(INFORMATION GIVEN)

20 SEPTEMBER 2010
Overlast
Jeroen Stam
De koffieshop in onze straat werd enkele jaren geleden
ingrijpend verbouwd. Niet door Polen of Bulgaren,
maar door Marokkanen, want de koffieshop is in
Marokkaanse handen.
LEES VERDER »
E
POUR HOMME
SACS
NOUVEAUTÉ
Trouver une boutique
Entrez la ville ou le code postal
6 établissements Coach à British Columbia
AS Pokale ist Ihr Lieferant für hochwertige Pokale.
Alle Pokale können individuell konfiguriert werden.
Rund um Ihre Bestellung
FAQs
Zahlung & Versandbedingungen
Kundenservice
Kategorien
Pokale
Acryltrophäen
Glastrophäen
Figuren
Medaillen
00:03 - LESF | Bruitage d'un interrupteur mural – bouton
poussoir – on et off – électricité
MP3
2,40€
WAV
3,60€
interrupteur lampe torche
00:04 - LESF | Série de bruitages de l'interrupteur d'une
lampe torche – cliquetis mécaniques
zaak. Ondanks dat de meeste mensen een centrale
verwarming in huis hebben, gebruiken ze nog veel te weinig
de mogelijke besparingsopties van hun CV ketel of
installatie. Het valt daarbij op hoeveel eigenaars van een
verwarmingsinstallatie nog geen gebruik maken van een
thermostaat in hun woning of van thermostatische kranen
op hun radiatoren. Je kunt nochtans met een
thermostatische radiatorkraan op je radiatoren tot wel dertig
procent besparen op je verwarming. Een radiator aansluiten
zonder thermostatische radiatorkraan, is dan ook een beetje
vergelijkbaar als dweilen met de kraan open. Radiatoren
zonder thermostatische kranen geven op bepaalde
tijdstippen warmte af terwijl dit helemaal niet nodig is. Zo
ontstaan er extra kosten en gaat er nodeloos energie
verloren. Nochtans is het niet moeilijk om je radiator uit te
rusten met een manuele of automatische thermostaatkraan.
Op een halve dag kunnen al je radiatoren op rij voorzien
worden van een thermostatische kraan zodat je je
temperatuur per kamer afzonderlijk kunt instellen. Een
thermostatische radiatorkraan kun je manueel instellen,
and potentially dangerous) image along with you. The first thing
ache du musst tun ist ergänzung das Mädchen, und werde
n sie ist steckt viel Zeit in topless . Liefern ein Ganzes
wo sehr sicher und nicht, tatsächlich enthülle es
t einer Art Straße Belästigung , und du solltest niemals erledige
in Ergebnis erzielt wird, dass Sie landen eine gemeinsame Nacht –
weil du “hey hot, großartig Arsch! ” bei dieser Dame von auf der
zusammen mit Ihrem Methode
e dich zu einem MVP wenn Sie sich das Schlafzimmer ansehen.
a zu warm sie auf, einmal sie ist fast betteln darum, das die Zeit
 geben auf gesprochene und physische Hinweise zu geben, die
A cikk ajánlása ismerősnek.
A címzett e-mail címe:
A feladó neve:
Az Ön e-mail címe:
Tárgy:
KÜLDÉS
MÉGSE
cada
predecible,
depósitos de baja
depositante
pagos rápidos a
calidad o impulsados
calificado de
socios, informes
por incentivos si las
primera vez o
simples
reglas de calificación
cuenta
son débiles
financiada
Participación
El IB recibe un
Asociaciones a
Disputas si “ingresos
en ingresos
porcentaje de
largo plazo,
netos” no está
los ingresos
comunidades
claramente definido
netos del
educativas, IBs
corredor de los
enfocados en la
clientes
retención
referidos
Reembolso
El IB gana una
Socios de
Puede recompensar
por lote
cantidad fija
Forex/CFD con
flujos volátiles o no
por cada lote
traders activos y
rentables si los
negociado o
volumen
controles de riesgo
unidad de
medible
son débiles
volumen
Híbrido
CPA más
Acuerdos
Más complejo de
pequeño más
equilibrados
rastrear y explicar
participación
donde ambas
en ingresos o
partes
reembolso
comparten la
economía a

(End INFORMATION GIVEN)

Give back the data above, repeating every record exactly.

### PROBLEM SOLUTION
20 SEPTEMBER 2010
Overlast
Jeroen Stam
De koffieshop in onze straat werd enkele jaren geleden
ingrijpend verbouwd. Niet door Polen of Bulgaren,
maar door Marokkanen, want de koffieshop is in
Marokkaanse handen.
LEES VERDER »
E
POUR HOMME
SACS
NOUVEAUTÉ
Trouver une boutique
Entrez la ville ou le code postal
6 établissements Coach à British Columbia
AS Pokale ist Ihr Lieferant für hochwertige Pokale.
Alle Pokale können individuell konfiguriert werden.
Rund um Ihre Bestellung
FAQs
Zahlung & Versandbedingungen
Kundenservice
Kategorien
Pokale
Acryltrophäen
Glastrophäen
Figuren
Medaillen
00:03 - LESF | Bruitage d'un interrupteur mural – bouton
poussoir – on et off – électricité
MP3
2,40€
WAV
3,60€
interrupteur lampe torche
00:04 - LESF | Série de bruitages de l'interrupteur d'une
lampe torche – cliquetis mécaniques
zaak. Ondanks dat de meeste mensen een centrale
verwarming in huis hebben, gebruiken ze nog veel te weinig
de mogelijke besparingsopties van hun CV ketel of
installatie. Het valt daarbij op hoeveel eigenaars van een
verwarmingsinstallatie nog geen gebruik maken van een
thermostaat in hun woning of van thermostatische kranen
op hun radiatoren. Je kunt nochtans met een
thermostatische radiatorkraan op je radiatoren tot wel dertig
procent besparen op je verwarming. Een radiator aansluiten
zonder thermostatische radiatorkraan, is dan ook een beetje
vergelijkbaar als dweilen met de kraan open. Radiatoren
zonder thermostatische kranen geven op bepaalde
tijdstippen warmte af terwijl dit helemaal niet nodig is. Zo
ontstaan er extra kosten en gaat er nodeloos energie
verloren. Nochtans is het niet moeilijk om je radiator uit te
rusten met een manuele of automatische thermostaatkraan.
Op een halve dag kunnen al je radiatoren op rij voorzien
worden van een thermostatische kraan zodat je je
temperatuur per kamer afzonderlijk kunt instellen. Een
thermostatische radiatorkraan kun je manueel instellen,
and potentially dangerous) image along with you. The first thing
ache du musst tun ist ergänzung das Mädchen, und werde
n sie ist steckt viel Zeit in topless . Liefern ein Ganzes
wo sehr sicher und nicht, tatsächlich enthülle es
t einer Art Straße Belästigung , und du solltest niemals erledige
in Ergebnis erzielt wird, dass Sie landen eine gemeinsame Nacht –
weil du “hey hot, großartig Arsch! ” bei dieser Dame von auf der
zusammen mit Ihrem Methode
e dich zu einem MVP wenn Sie sich das Schlafzimmer ansehen.
a zu warm sie auf, einmal sie ist fast betteln darum, das die Zeit
 geben auf gesprochene und physische Hinweise zu geben, die
A cikk ajánlása ismerősnek.
A címzett e-mail címe:
A feladó neve:
Az Ön e-mail címe:
Tárgy:
KÜLDÉS
MÉGSE
cada
predecible,
depósitos de baja
depositante
pagos rápidos a
calidad o impulsados
calificado de
socios, informes
por incentivos si las
primera vez o
simples
reglas de calificación
cuenta
son débiles
financiada
Participación
El IB recibe un
Asociaciones a
Disputas si “ingresos
en ingresos
porcentaje de
largo plazo,
netos” no está
los ingresos
comunidades
claramente definido
netos del
educativas, IBs
corredor de los
enfocados en la
clientes
retención
referidos
Reembolso
El IB gana una
Socios de
Puede recompensar
por lote
cantidad fija
Forex/CFD con
flujos volátiles o no
por cada lote
traders activos y
rentables si los
negociado o
volumen
controles de riesgo
unidad de
medible
son débiles
volumen
Híbrido
CPA más
Acuerdos
Más complejo de
pequeño más
equilibrados
rastrear y explicar
participación
donde ambas
en ingresos o
partes
reembolso
comparten la
economía a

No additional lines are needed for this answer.